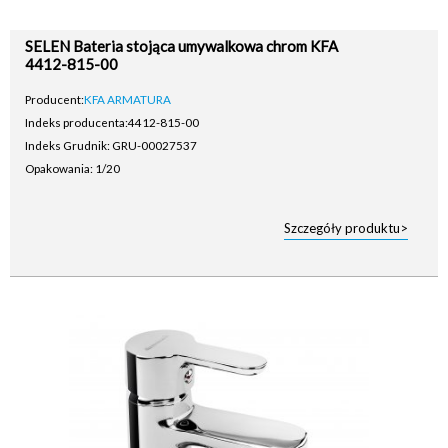
SELEN Bateria stojąca umywalkowa chrom KFA
4412-815-00
Producent:
KFA ARMATURA
Indeks producenta:
4412-815-00
Indeks Grudnik: GRU-00027537
Opakowania: 1/20
Szczegóły produktu>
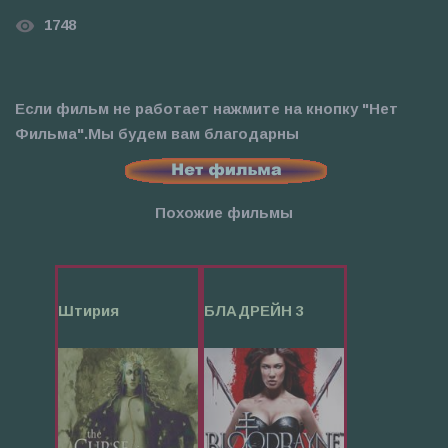
1748
Если фильм не работает нажмите на кнопку "Нет
Фильма".Мы будем вам благодарны
Похожие фильмы
Штирия
БЛАДРЕЙН 3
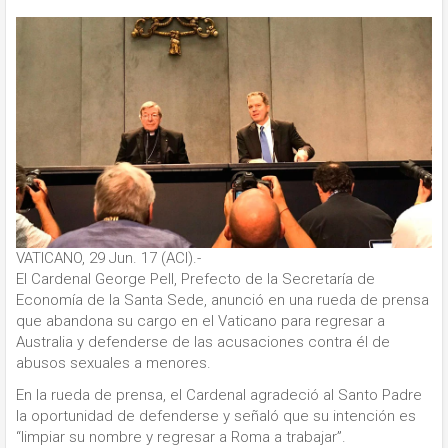
VATICANO, 29 Jun. 17 (ACI).-
El Cardenal George Pell, Prefecto de la Secretaría de
Economía de la Santa Sede, anunció en una rueda de prensa
que abandona su cargo en el Vaticano para regresar a
Australia y defenderse de las acusaciones contra él de
abusos sexuales a menores.
En la rueda de prensa, el Cardenal agradeció al Santo Padre
la oportunidad de defenderse y señaló que su intención es
“limpiar su nombre y regresar a Roma a trabajar”.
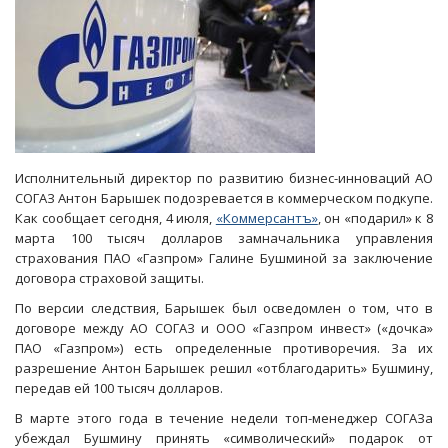
Исполнительный директор по развитию бизнес-инноваций АО
СОГАЗ Антон Барышек подозревается в коммерческом подкупе.
Как сообщает сегодня, 4 июля,
«Коммерсантъ»
, он «подарил» к 8
марта 100 тысяч долларов замначальника управления
страхования ПАО «Газпром» Галине Бушминой за заключение
договора страховой защиты.
По версии следствия, Барышек был осведомлен о том, что в
договоре между АО СОГАЗ и ООО «Газпром инвест» («дочка»
ПАО «Газпром») есть определенные противоречия. За их
разрешение Антон Барышек решил «отблагодарить» Бушмину,
передав ей 100 тысяч долларов.
В марте этого года в течение недели топ-менеджер СОГАЗа
убеждал Бушмину принять «символический» подарок от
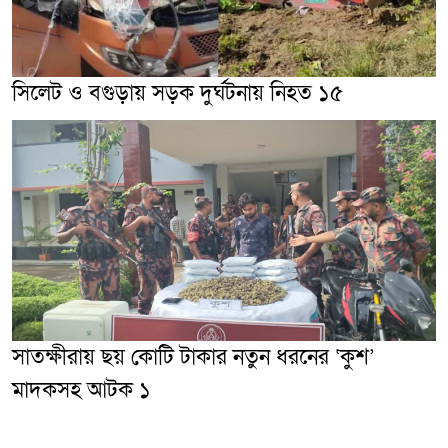
সিলেট ও বগুড়ায় সড়ক দুর্ঘটনায় নিহত ১৫
সাতক্ষীরায় ছয় কোটি টাকার নতুন ধরনের ‘কুশ’
মাদকসহ আটক ১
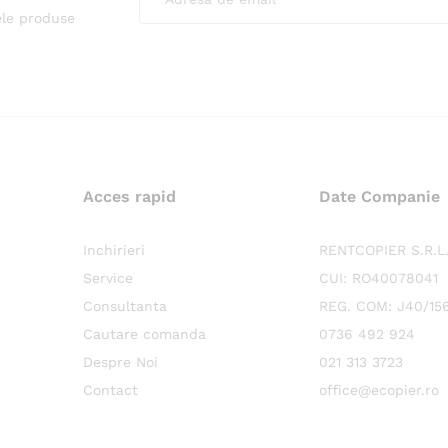
ele produse
Acces rapid
Date Companie
Inchirieri
RENTCOPIER S.R.L
Service
CUI: RO40078041
Consultanta
REG. COM: J40/15
Cautare comanda
0736 492 924
Despre Noi
021 313 3723
Contact
office@ecopier.ro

+-------+

Keep to the stretch from the line containing "KFA ARMATURA" through the line containing "que abandona su", both ends included, and copy it exactly from the listing above, minus the pictures.

KFA ARMATURA
Indeks producenta:
4412-815-00
Indeks Grudnik: GRU-00027537
Opakowania: 1/20
Szczegóły produktu>
1748
Если фильм не работает нажмите на кнопку "Нет
Фильма".Мы будем вам благодарны
Похожие фильмы
Штирия
БЛАДРЕЙН 3
VATICANO, 29 Jun. 17 (ACI).-
El Cardenal George Pell, Prefecto de la Secretaría de
Economía de la Santa Sede, anunció en una rueda de prensa
que abandona su cargo en el Vaticano para regresar a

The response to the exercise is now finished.